According to the big bang theory, the universe was initially in a hot and dense state. Immediately after the big bang the universe suffered an extremely powerful expansion called “inflation”. Everything that happened in first 10−11 seconds is speculative since it cannot be tested using present technologies. However the next stage of the process was the formation of protons and neutrons. From this point on the process was somehow slower. It took about 379 000 years for the first atoms to be created. While the matter was randomly scattered across the universe, denser regions of it attracted other nearby matter and therefore became even denser creating different types of celestial bodies and structures. This is the most logical theory that we have so far regarding the birth of the universe. However the theory is based on a lot of assumptions such as the universality of physical laws. Furthermore many important questions remain unanswered. Perhaps the biggest enigma is the energy that powered the creation of the universe.

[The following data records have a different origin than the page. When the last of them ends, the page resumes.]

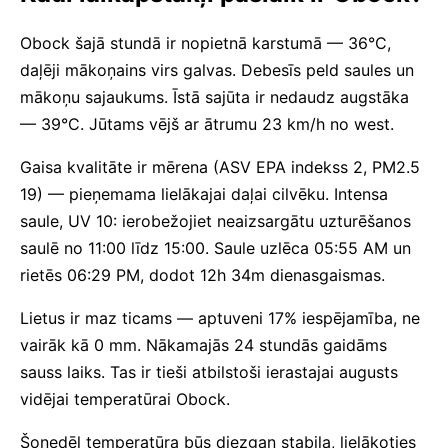
Obock šajā stundā ir nopietnā karstumā — 36°C,
daļēji mākoņains virs galvas. Debesīs peld saules un
mākoņu sajaukums. Īstā sajūta ir nedaudz augstāka
— 39°C. Jūtams vējš ar ātrumu 23 km/h no west.
Gaisa kvalitāte ir mērena (ASV EPA indekss 2, PM2.5
19) — pieņemama lielākajai daļai cilvēku. Intensa
saule, UV 10: ierobežojiet neaizsargātu uzturēšanos
saulē no 11:00 līdz 15:00. Saule uzlēca 05:55 AM un
rietēs 06:29 PM, dodot 12h 34m dienasgaismas.
Lietus ir maz ticams — aptuveni 17% iespējamība, ne
vairāk kā 0 mm. Nākamajās 24 stundās gaidāms
sauss laiks. Tas ir tieši atbilstoši ierastajai augusts
vidējai temperatūrai Obock.
Šonedēļ temperatūra būs diezgan stabila, lielākoties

Although a lot of mysteries remain unsolved regarding the big bang theory, nowadays we have the advantage of studying a relatively young universe. Due to the continuous expansion of the universe, its structure will be very different one trillion years from now and future astronomers from our galaxy will not benefit from the evidence that we have nowadays. When the universe will be one hundred times older than it is today, our galaxy will blend with Andromeda and will create a brand new galaxy with a completely different structure. It is impossible to predict how advance future technologies will work but it is safe to assume that the older and wider the universe will be the more difficult it will be to study its creation.